- EXERCISE GOAL -
Search each line below for the word "template" and list those that contain it.

--- DATASET EXCERPTS Enclosed Below ---

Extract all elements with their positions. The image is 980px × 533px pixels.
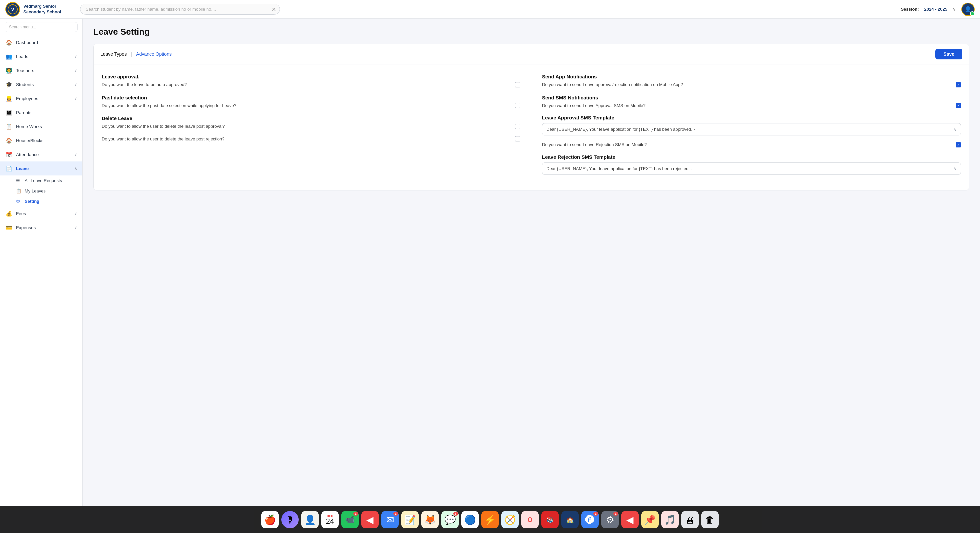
dock-trash[interactable]: 🗑 bbox=[702, 511, 719, 528]
sidebar-sub-all-leave-requests[interactable]: ☰ All Leave Requests bbox=[16, 176, 82, 186]
past-date-desc: Do you want to allow the past date selec… bbox=[102, 102, 520, 109]
school-logo: V bbox=[5, 2, 20, 17]
dock-music[interactable]: 🎵 bbox=[661, 511, 679, 528]
dock-printer[interactable]: 🖨 bbox=[681, 511, 698, 528]
dock-finder[interactable]: 🍎 bbox=[261, 511, 278, 528]
chevron-down-icon: ∨ bbox=[74, 211, 77, 216]
rejection-sms-checkbox[interactable]: ✓ bbox=[956, 142, 961, 147]
svg-text:V: V bbox=[11, 7, 14, 12]
sidebar-item-label: Teachers bbox=[16, 68, 71, 73]
dock-whatsapp[interactable]: 💬3 bbox=[441, 511, 459, 528]
leave-approval-title: Leave approval. bbox=[102, 74, 520, 80]
page-title: Leave Setting bbox=[93, 27, 969, 37]
sidebar-item-leave[interactable]: 📄 Leave ∧ bbox=[0, 161, 82, 176]
mail-badge: 1 bbox=[393, 512, 398, 515]
search-clear-icon[interactable]: ✕ bbox=[272, 6, 276, 12]
sidebar-item-employees[interactable]: 👷 Employees ∨ bbox=[0, 91, 82, 105]
past-date-title: Past date selection bbox=[102, 95, 520, 101]
delete-leave-post-approval-checkbox[interactable] bbox=[515, 124, 520, 129]
approval-sms-template-wrap[interactable]: Dear {USER_NAME}, Your leave application… bbox=[542, 123, 961, 136]
search-bar[interactable]: ✕ bbox=[80, 4, 280, 15]
avatar[interactable]: 👤 bbox=[961, 3, 975, 16]
left-column: Leave approval. Do you want the leave to… bbox=[102, 74, 531, 181]
attendance-icon: 📅 bbox=[5, 151, 13, 158]
rejection-sms-template-wrap[interactable]: Dear {USER_NAME}, Your leave application… bbox=[542, 163, 961, 175]
tab-advance-options[interactable]: Advance Options bbox=[136, 50, 172, 58]
dock-mail[interactable]: ✉1 bbox=[381, 511, 399, 528]
sidebar-sub-label: Setting bbox=[25, 199, 39, 204]
dock-safari[interactable]: 🧭 bbox=[501, 511, 519, 528]
sidebar-item-expenses[interactable]: 💳 Expenses ∨ bbox=[0, 220, 82, 235]
expenses-icon: 💳 bbox=[5, 224, 13, 231]
sms-notifications-checkbox[interactable]: ✓ bbox=[956, 103, 961, 108]
whatsapp-badge: 3 bbox=[453, 512, 458, 515]
avatar-online-badge bbox=[970, 11, 975, 16]
sidebar-item-label: Parents bbox=[16, 110, 77, 115]
past-date-checkbox[interactable] bbox=[515, 103, 520, 108]
sidebar-item-houseblocks[interactable]: 🏠 House/Blocks bbox=[0, 133, 82, 147]
dock-firefox[interactable]: 🦊 bbox=[422, 511, 439, 528]
delete-leave-post-approval-desc: Do you want to allow the user to delete … bbox=[102, 123, 520, 130]
sidebar-search-area[interactable] bbox=[0, 19, 82, 35]
sidebar-sub-setting[interactable]: ⚙ Setting bbox=[16, 196, 82, 206]
sidebar-search-input[interactable] bbox=[5, 22, 78, 32]
my-leaves-icon: 📋 bbox=[16, 188, 22, 193]
app-notifications-checkbox[interactable]: ✓ bbox=[956, 82, 961, 88]
sidebar-item-attendance[interactable]: 📅 Attendance ∨ bbox=[0, 147, 82, 161]
dock-chrome[interactable]: 🔵 bbox=[461, 511, 479, 528]
session-value: 2024 - 2025 bbox=[924, 7, 947, 12]
dock-facetime[interactable]: 📹1 bbox=[341, 511, 359, 528]
sms-notifications-desc: Do you want to send Leave Approval SMS o… bbox=[542, 102, 961, 109]
sidebar-item-students[interactable]: 🎓 Students ∨ bbox=[0, 77, 82, 91]
dock-stickies[interactable]: 📌 bbox=[641, 511, 659, 528]
dock-anytodo2[interactable]: ◀ bbox=[621, 511, 639, 528]
dock-vedmarg[interactable]: 📚 bbox=[541, 511, 558, 528]
chevron-down-icon: ∨ bbox=[74, 69, 77, 73]
facetime-badge: 1 bbox=[353, 512, 358, 515]
dock-notes[interactable]: 📝 bbox=[401, 511, 418, 528]
sidebar-sub-my-leaves[interactable]: 📋 My Leaves bbox=[16, 186, 82, 196]
sidebar-item-homeworks[interactable]: 📋 Home Works bbox=[0, 120, 82, 133]
rejection-sms-template-select[interactable]: Dear {USER_NAME}, Your leave application… bbox=[542, 163, 961, 175]
search-input[interactable] bbox=[80, 4, 280, 15]
chevron-down-icon: ∨ bbox=[74, 225, 77, 230]
chevron-down-icon: ∨ bbox=[74, 152, 77, 157]
approval-sms-template-select[interactable]: Dear {USER_NAME}, Your leave application… bbox=[542, 123, 961, 136]
dock-contacts[interactable]: 👤 bbox=[301, 511, 319, 528]
setting-icon: ⚙ bbox=[16, 199, 22, 204]
dock-opera[interactable]: O bbox=[521, 511, 539, 528]
mac-dock: 🍎 🎙 👤 DEC 24 📹1 ◀ ✉1 📝 🦊 💬3 🔵 ⚡ 🧭 O 📚 🏫 … bbox=[0, 506, 980, 533]
dock-anytodo[interactable]: ◀ bbox=[361, 511, 379, 528]
delete-leave-title: Delete Leave bbox=[102, 115, 520, 121]
sidebar-item-parents[interactable]: 👨‍👩‍👧 Parents bbox=[0, 105, 82, 120]
leave-icon: 📄 bbox=[5, 165, 13, 172]
chevron-up-icon: ∧ bbox=[74, 166, 77, 171]
dock-calendar[interactable]: DEC 24 bbox=[321, 511, 339, 528]
dock-vadmin[interactable]: 🏫 bbox=[562, 511, 579, 528]
tab-leave-types[interactable]: Leave Types bbox=[100, 50, 127, 58]
sidebar-item-label: House/Blocks bbox=[16, 138, 77, 143]
sidebar-item-dashboard[interactable]: 🏠 Dashboard bbox=[0, 35, 82, 49]
sidebar-item-leads[interactable]: 👥 Leads ∨ bbox=[0, 49, 82, 63]
dock-settings[interactable]: ⚙1 bbox=[601, 511, 619, 528]
appstore-badge: 1 bbox=[593, 512, 598, 515]
dock-appstore[interactable]: 🅐1 bbox=[581, 511, 599, 528]
dock-sublime[interactable]: ⚡ bbox=[481, 511, 499, 528]
card-tabs: Leave Types | Advance Options Save bbox=[94, 44, 969, 64]
main-content: Leave Setting Leave Types | Advance Opti… bbox=[83, 19, 980, 506]
sidebar-sub-label: All Leave Requests bbox=[25, 178, 62, 183]
save-button[interactable]: Save bbox=[935, 49, 963, 59]
delete-leave-post-rejection-checkbox[interactable] bbox=[515, 136, 520, 141]
sidebar-item-teachers[interactable]: 👨‍🏫 Teachers ∨ bbox=[0, 63, 82, 77]
sidebar-item-label: Home Works bbox=[16, 124, 77, 129]
sidebar-item-label: Students bbox=[16, 82, 71, 87]
leave-submenu: ☰ All Leave Requests 📋 My Leaves ⚙ Setti… bbox=[0, 176, 82, 206]
leave-approval-checkbox[interactable] bbox=[515, 82, 520, 88]
sidebar-item-fees[interactable]: 💰 Fees ∨ bbox=[0, 206, 82, 220]
dock-siri[interactable]: 🎙 bbox=[282, 511, 299, 528]
fees-icon: 💰 bbox=[5, 210, 13, 217]
approval-sms-template-label: Leave Approval SMS Template bbox=[542, 115, 961, 120]
sms-notifications-title: Send SMS Notifications bbox=[542, 95, 961, 101]
list-icon: ☰ bbox=[16, 178, 22, 183]
session-chevron[interactable]: ∨ bbox=[953, 7, 956, 12]
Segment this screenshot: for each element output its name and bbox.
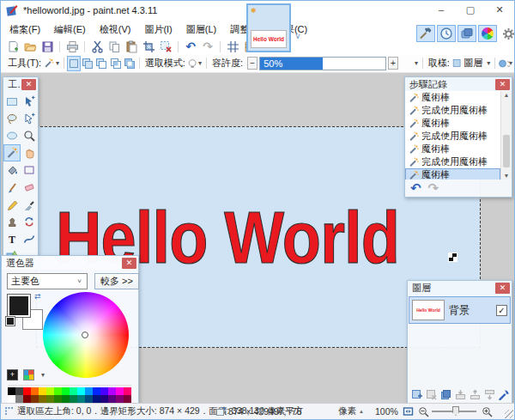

--- End of Enclosed DATASET EXCERPTS ---

- ANSWER TO THIS TASK -
approval-sms-template-wrap[interactable]: Dear {USER_NAME}, Your leave application… bbox=[542, 123, 961, 136]
rejection-sms-template-wrap[interactable]: Dear {USER_NAME}, Your leave application… bbox=[542, 163, 961, 175]
rejection-sms-template-select[interactable]: Dear {USER_NAME}, Your leave application… bbox=[542, 163, 961, 175]
approval-sms-template-select[interactable]: Dear {USER_NAME}, Your leave application… bbox=[542, 123, 961, 136]
approval-sms-template-label: Leave Approval SMS Template bbox=[542, 115, 961, 120]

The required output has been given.